InvestigasiMabes.com | Tanjabbar - Baru-baru dikabarkan ketua RT 15, Desa Sri Agung, Kecamatan Batang Asam, Kabupaten Tanjung Jabung Barat atas nama Musani bertindak selaku Fasilitator pernihakan anak di bawah umur.
Selain bertindak sebagai penghulu ilegal, diketahui Musani dengan gagahnya mengeluarkan sepucuk surat legalitas pernihakan.

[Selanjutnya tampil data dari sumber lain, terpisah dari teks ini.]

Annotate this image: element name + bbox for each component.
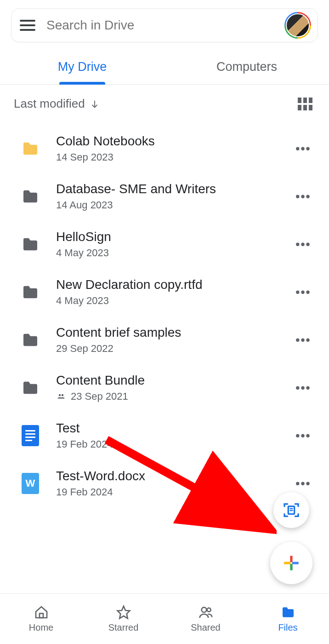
scan-icon	[282, 501, 301, 519]
avatar-image	[286, 13, 310, 37]
file-name: Database- SME and Writers	[56, 182, 278, 196]
word-doc-icon: W	[22, 473, 39, 494]
more-options-icon[interactable]: •••	[294, 381, 312, 395]
more-options-icon[interactable]: •••	[294, 285, 312, 299]
folder-icon	[280, 605, 296, 620]
svg-point-1	[59, 394, 61, 397]
svg-point-14	[201, 607, 206, 612]
file-row[interactable]: Content brief samples 29 Sep 2022 •••	[0, 316, 329, 364]
hamburger-menu-icon[interactable]	[20, 20, 37, 31]
add-new-button[interactable]	[270, 542, 312, 584]
folder-icon	[20, 187, 40, 206]
file-row[interactable]: New Declaration copy.rtfd 4 May 2023 •••	[0, 268, 329, 316]
file-date: 19 Feb 2024	[56, 486, 113, 498]
file-row[interactable]: Test 19 Feb 2024 •••	[0, 412, 329, 460]
shared-icon	[56, 392, 66, 401]
nav-files[interactable]: Files	[247, 594, 329, 644]
file-row[interactable]: Database- SME and Writers 14 Aug 2023 ••…	[0, 172, 329, 220]
account-avatar[interactable]	[284, 12, 311, 39]
folder-icon	[20, 235, 40, 253]
location-tabs: My Drive Computers	[0, 52, 329, 85]
file-date: 14 Sep 2023	[56, 151, 113, 163]
svg-rect-7	[290, 564, 292, 570]
file-row[interactable]: HelloSign 4 May 2023 •••	[0, 220, 329, 268]
folder-icon	[20, 283, 40, 301]
svg-marker-13	[117, 606, 130, 619]
sort-button[interactable]: Last modified	[14, 97, 100, 111]
view-grid-icon[interactable]	[298, 98, 312, 110]
svg-rect-6	[290, 556, 292, 562]
more-options-icon[interactable]: •••	[294, 429, 312, 443]
search-input[interactable]	[46, 18, 284, 33]
tab-label: Computers	[216, 60, 277, 74]
more-options-icon[interactable]: •••	[294, 477, 312, 491]
nav-home[interactable]: Home	[0, 594, 82, 644]
google-doc-icon	[22, 425, 39, 446]
nav-label: Home	[29, 622, 53, 633]
svg-point-2	[62, 394, 64, 397]
plus-icon	[282, 553, 301, 573]
file-date: 14 Aug 2023	[56, 199, 113, 211]
arrow-down-icon	[90, 99, 100, 109]
nav-label: Files	[278, 622, 297, 633]
sort-label: Last modified	[14, 97, 85, 111]
file-name: Content brief samples	[56, 325, 278, 340]
people-icon	[198, 605, 214, 620]
tab-my-drive[interactable]: My Drive	[0, 52, 164, 84]
file-row[interactable]: Content Bundle 23 Sep 2021 •••	[0, 364, 329, 412]
file-date: 4 May 2023	[56, 295, 109, 307]
more-options-icon[interactable]: •••	[294, 142, 312, 156]
folder-icon	[20, 139, 40, 158]
nav-starred[interactable]: Starred	[82, 594, 164, 644]
nav-label: Starred	[108, 622, 139, 633]
nav-label: Shared	[191, 622, 221, 633]
file-name: Colab Notebooks	[56, 134, 278, 149]
file-row[interactable]: Colab Notebooks 14 Sep 2023 •••	[0, 125, 329, 172]
scan-button[interactable]	[273, 492, 309, 528]
more-options-icon[interactable]: •••	[294, 190, 312, 204]
star-icon	[115, 605, 132, 620]
svg-rect-12	[40, 614, 43, 618]
home-icon	[33, 605, 50, 620]
nav-shared[interactable]: Shared	[164, 594, 247, 644]
folder-icon	[20, 331, 40, 349]
folder-icon	[20, 379, 40, 397]
svg-rect-8	[284, 562, 290, 564]
more-options-icon[interactable]: •••	[294, 333, 312, 347]
tab-label: My Drive	[58, 60, 107, 74]
file-date: 19 Feb 2024	[56, 438, 113, 450]
file-name: HelloSign	[56, 230, 278, 244]
svg-rect-9	[292, 562, 299, 564]
file-name: New Declaration copy.rtfd	[56, 277, 278, 292]
file-date: 23 Sep 2021	[71, 391, 128, 402]
file-name: Test-Word.docx	[56, 469, 278, 483]
search-bar[interactable]	[11, 8, 318, 42]
file-date: 29 Sep 2022	[56, 343, 113, 355]
tab-computers[interactable]: Computers	[164, 52, 329, 84]
bottom-nav: Home Starred Shared Files	[0, 593, 329, 644]
file-date: 4 May 2023	[56, 247, 109, 259]
svg-point-15	[207, 608, 210, 612]
more-options-icon[interactable]: •••	[294, 237, 312, 252]
file-name: Content Bundle	[56, 373, 278, 388]
file-name: Test	[56, 421, 278, 436]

Perempuan dibawah umur itu berinisial M (13) dikabarkan masih pelajar di SMP yang terletak tidak jauh dari rumahnya, Desa Sri Agung.
Lebih mengejutkan lagi ia (M-red) menikah dengan seorang duda.
Tentu saja Kabar pernikahan anak SMP dengan seorang Duda Ini menjadi perhatian banyak kalangan.
Terlebih, motif pernikahan anak ingusan ini belum diketahui pasti, apakah ada unsur kesengajaan suka sama suka atau unsur lainnya dari pihak keluarga.
Namun disini lain, publik menyorot keberanian ketua RT 15 Desa Sri Agung yang diketahui bernama Musani dengan gagahnya mengangkangi KUA kecamatan Batang Asam yang seharusnya menangani pernikahan.
Bukankah undang-undang mengamanatkan terkait pencatatan nikah, talak dan rujuk jadi bagian urusan KUA
" Undang-undang Nomor 22 Tahun 1946 Tentang Pencatatan Nikah, Talak dan Rujuk. Pasal 1 ayat 2 menegaskan "Yang berhak melakukan pengawasan atas pernikahan dan menerima pemberitahuan tentang talak dan rujuk, hanya pegawai yang diangkat oleh Menteri Agama atau pegawai yang ditunjuk olehnya"
Secara jelas UU mengamanatkan hal tersebut menjadi kewenangan KUA bukan Ketua RT atau pihak lainnya.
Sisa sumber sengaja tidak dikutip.